### Records supplied
--*--

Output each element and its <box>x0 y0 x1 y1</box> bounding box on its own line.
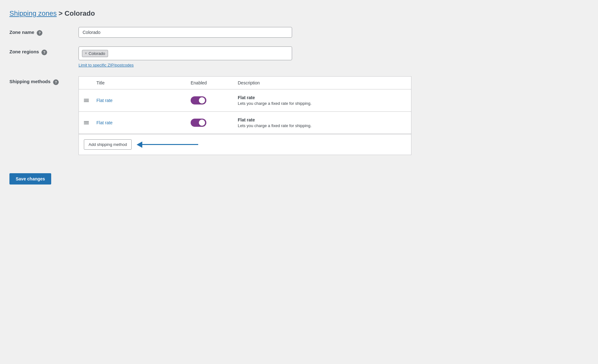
method-enabled-toggle[interactable] <box>191 119 206 127</box>
shipping-methods-row: Shipping methods ? Title Enabled Descrip… <box>9 76 589 155</box>
add-shipping-method-button[interactable]: Add shipping method <box>84 139 132 150</box>
col-description-header: Description <box>238 80 406 85</box>
arrow-annotation <box>137 142 198 148</box>
method-desc-text: Lets you charge a fixed rate for shippin… <box>238 123 406 128</box>
save-changes-button[interactable]: Save changes <box>9 173 51 185</box>
col-enabled-header: Enabled <box>191 80 238 85</box>
zone-name-label: Zone name <box>9 29 34 35</box>
limit-postcodes-link[interactable]: Limit to specific ZIP/postcodes <box>79 63 134 67</box>
method-enabled-toggle[interactable] <box>191 96 206 104</box>
svg-rect-3 <box>84 121 89 122</box>
svg-rect-0 <box>84 99 89 99</box>
col-title-header: Title <box>96 80 191 85</box>
drag-handle-icon[interactable] <box>84 98 96 103</box>
zone-name-row: Zone name ? <box>9 27 589 38</box>
svg-rect-4 <box>84 122 89 123</box>
method-desc-title: Flat rate <box>238 117 406 122</box>
region-tag-label: Colorado <box>89 51 105 56</box>
zone-name-field-cell <box>79 27 292 38</box>
zone-regions-label: Zone regions <box>9 49 39 54</box>
breadcrumb-separator: > <box>59 9 63 17</box>
methods-table-header: Title Enabled Description <box>79 77 411 89</box>
region-tag-remove[interactable]: × <box>85 51 87 56</box>
breadcrumb-link[interactable]: Shipping zones <box>9 9 57 17</box>
svg-rect-1 <box>84 100 89 101</box>
zone-name-input[interactable] <box>79 27 292 38</box>
shipping-methods-label: Shipping methods <box>9 79 51 84</box>
drag-handle-icon[interactable] <box>84 120 96 125</box>
method-toggle-cell <box>191 119 238 127</box>
method-desc-text: Lets you charge a fixed rate for shippin… <box>238 101 406 106</box>
regions-input-wrapper[interactable]: × Colorado <box>79 46 292 60</box>
breadcrumb: Shipping zones > Colorado <box>9 9 589 18</box>
shipping-methods-wrapper: Title Enabled Description Flat rate <box>79 76 411 155</box>
method-desc-cell: Flat rate Lets you charge a fixed rate f… <box>238 95 406 106</box>
breadcrumb-current: Colorado <box>65 9 95 17</box>
method-desc-title: Flat rate <box>238 95 406 100</box>
zone-regions-row: Zone regions ? × Colorado Limit to speci… <box>9 46 589 67</box>
methods-footer-row: Add shipping method <box>79 134 411 155</box>
method-title-link[interactable]: Flat rate <box>96 98 112 103</box>
method-title-cell: Flat rate <box>96 120 191 125</box>
toggle-thumb <box>199 120 205 126</box>
method-title-cell: Flat rate <box>96 98 191 103</box>
shipping-methods-help-icon[interactable]: ? <box>53 79 59 85</box>
table-row: Flat rate Flat rate Lets you charge a fi… <box>79 112 411 134</box>
table-row: Flat rate Flat rate Lets you charge a fi… <box>79 89 411 112</box>
zone-regions-help-icon[interactable]: ? <box>41 50 47 55</box>
method-desc-cell: Flat rate Lets you charge a fixed rate f… <box>238 117 406 128</box>
toggle-track <box>191 96 206 104</box>
shipping-methods-label-cell: Shipping methods ? <box>9 76 79 85</box>
zone-name-label-cell: Zone name ? <box>9 27 79 36</box>
toggle-thumb <box>199 97 205 104</box>
zone-name-help-icon[interactable]: ? <box>37 30 42 36</box>
toggle-track <box>191 119 206 127</box>
zone-regions-label-cell: Zone regions ? <box>9 46 79 55</box>
svg-rect-2 <box>84 101 89 102</box>
methods-table-container: Title Enabled Description Flat rate <box>79 76 411 155</box>
method-toggle-cell <box>191 96 238 104</box>
svg-rect-5 <box>84 124 89 124</box>
method-title-link[interactable]: Flat rate <box>96 120 112 125</box>
region-tag-colorado: × Colorado <box>82 50 108 57</box>
zone-regions-field-cell: × Colorado Limit to specific ZIP/postcod… <box>79 46 292 67</box>
arrow-line <box>142 144 198 145</box>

--*--

Print all the lines above again exactly, without any pictures.

### Reply
Output each element and its <box>x0 y0 x1 y1</box> bounding box on its own line.
method-enabled-toggle[interactable] <box>191 119 206 127</box>
shipping-methods-row: Shipping methods ? Title Enabled Descrip… <box>9 76 589 155</box>
add-shipping-method-button[interactable]: Add shipping method <box>84 139 132 150</box>
col-description-header: Description <box>238 80 406 85</box>
arrow-annotation <box>137 142 198 148</box>
method-desc-text: Lets you charge a fixed rate for shippin… <box>238 123 406 128</box>
save-changes-button[interactable]: Save changes <box>9 173 51 185</box>
col-enabled-header: Enabled <box>191 80 238 85</box>
zone-name-label: Zone name <box>9 29 34 35</box>
limit-postcodes-link[interactable]: Limit to specific ZIP/postcodes <box>79 63 134 67</box>
method-enabled-toggle[interactable] <box>191 96 206 104</box>
svg-rect-3 <box>84 121 89 122</box>
svg-rect-0 <box>84 99 89 99</box>
col-title-header: Title <box>96 80 191 85</box>
drag-handle-icon[interactable] <box>84 98 96 103</box>
zone-name-row: Zone name ? <box>9 27 589 38</box>
svg-rect-4 <box>84 122 89 123</box>
method-desc-title: Flat rate <box>238 117 406 122</box>
region-tag-label: Colorado <box>89 51 105 56</box>
zone-name-field-cell <box>79 27 292 38</box>
zone-regions-label: Zone regions <box>9 49 39 54</box>
breadcrumb-separator: > <box>59 9 63 17</box>
methods-table-header: Title Enabled Description <box>79 77 411 89</box>
region-tag-remove[interactable]: × <box>85 51 87 56</box>
breadcrumb-link[interactable]: Shipping zones <box>9 9 57 17</box>
svg-rect-1 <box>84 100 89 101</box>
zone-name-input[interactable] <box>79 27 292 38</box>
shipping-methods-label: Shipping methods <box>9 79 51 84</box>
drag-handle-icon[interactable] <box>84 120 96 125</box>
method-toggle-cell <box>191 119 238 127</box>
method-desc-text: Lets you charge a fixed rate for shippin… <box>238 101 406 106</box>
regions-input-wrapper[interactable]: × Colorado <box>79 46 292 60</box>
breadcrumb: Shipping zones > Colorado <box>9 9 589 18</box>
shipping-methods-wrapper: Title Enabled Description Flat rate <box>79 76 411 155</box>
method-desc-cell: Flat rate Lets you charge a fixed rate f… <box>238 95 406 106</box>
breadcrumb-current: Colorado <box>65 9 95 17</box>
method-desc-title: Flat rate <box>238 95 406 100</box>
zone-regions-row: Zone regions ? × Colorado Limit to speci… <box>9 46 589 67</box>
methods-footer-row: Add shipping method <box>79 134 411 155</box>
method-title-link[interactable]: Flat rate <box>96 98 112 103</box>
method-title-cell: Flat rate <box>96 120 191 125</box>
toggle-thumb <box>199 120 205 126</box>
method-title-cell: Flat rate <box>96 98 191 103</box>
shipping-methods-help-icon[interactable]: ? <box>53 79 59 85</box>
table-row: Flat rate Flat rate Lets you charge a fi… <box>79 112 411 134</box>
table-row: Flat rate Flat rate Lets you charge a fi… <box>79 89 411 112</box>
zone-regions-help-icon[interactable]: ? <box>41 50 47 55</box>
method-desc-cell: Flat rate Lets you charge a fixed rate f… <box>238 117 406 128</box>
toggle-track <box>191 96 206 104</box>
shipping-methods-label-cell: Shipping methods ? <box>9 76 79 85</box>
zone-name-label-cell: Zone name ? <box>9 27 79 36</box>
toggle-thumb <box>199 97 205 104</box>
zone-name-help-icon[interactable]: ? <box>37 30 42 36</box>
toggle-track <box>191 119 206 127</box>
zone-regions-label-cell: Zone regions ? <box>9 46 79 55</box>
svg-rect-2 <box>84 101 89 102</box>
methods-table-container: Title Enabled Description Flat rate <box>79 76 411 155</box>
method-toggle-cell <box>191 96 238 104</box>
svg-rect-5 <box>84 124 89 124</box>
method-title-link[interactable]: Flat rate <box>96 120 112 125</box>
region-tag-colorado: × Colorado <box>82 50 108 57</box>
zone-regions-field-cell: × Colorado Limit to specific ZIP/postcod… <box>79 46 292 67</box>
arrow-line <box>142 144 198 145</box>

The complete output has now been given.